→ Task statement
Give back each record precisely, pictures excluded.

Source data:
§
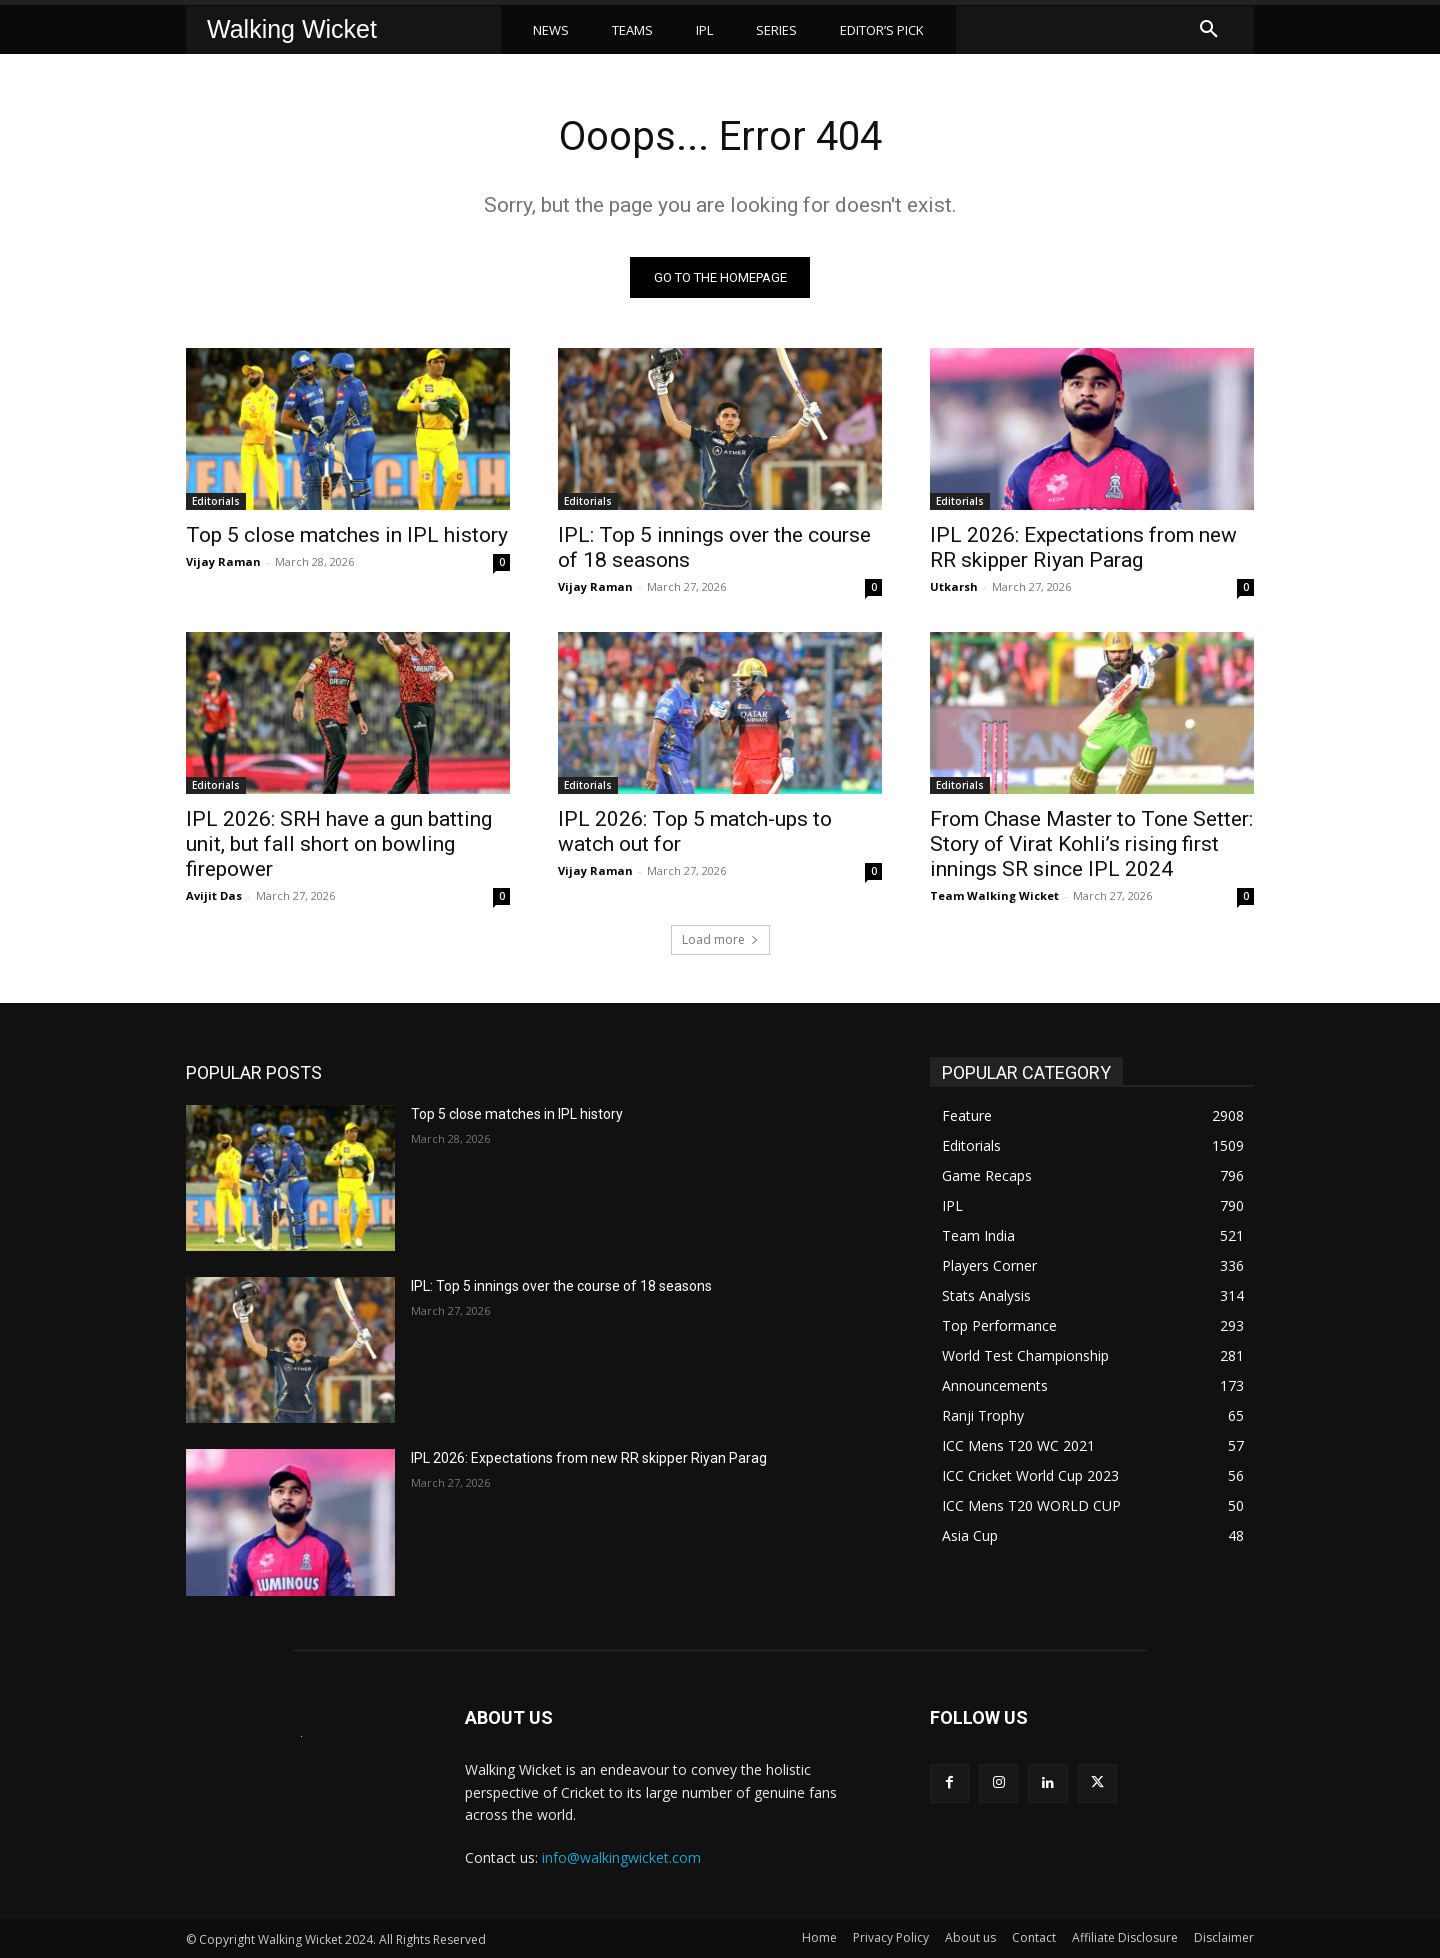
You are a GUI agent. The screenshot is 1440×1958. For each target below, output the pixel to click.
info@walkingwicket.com (621, 1857)
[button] (1209, 30)
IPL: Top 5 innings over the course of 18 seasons (561, 1286)
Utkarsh (954, 586)
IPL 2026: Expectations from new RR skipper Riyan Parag (1083, 547)
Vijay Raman (223, 561)
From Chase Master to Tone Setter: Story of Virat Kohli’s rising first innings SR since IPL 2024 (1091, 844)
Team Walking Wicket (994, 895)
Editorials (216, 501)
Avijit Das (214, 895)
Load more (720, 939)
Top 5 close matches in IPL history (347, 535)
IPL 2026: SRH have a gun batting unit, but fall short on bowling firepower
§
→ Task response
You are a GUI agent. The screenshot is 1440×1958. For each target below, output the pixel to click.
info@walkingwicket.com (621, 1857)
[button] (1209, 30)
IPL: Top 5 innings over the course of 18 seasons (561, 1286)
Utkarsh (954, 586)
IPL 2026: Expectations from new RR skipper Riyan Parag (1083, 547)
Vijay Raman (223, 561)
From Chase Master to Tone Setter: Story of Virat Kohli’s rising first innings SR since IPL 2024 (1091, 844)
Team Walking Wicket (994, 895)
Editorials (216, 501)
Avijit Das (214, 895)
Load more (720, 939)
Top 5 close matches in IPL history (347, 535)
IPL 2026: SRH have a gun batting unit, but fall short on bowling firepower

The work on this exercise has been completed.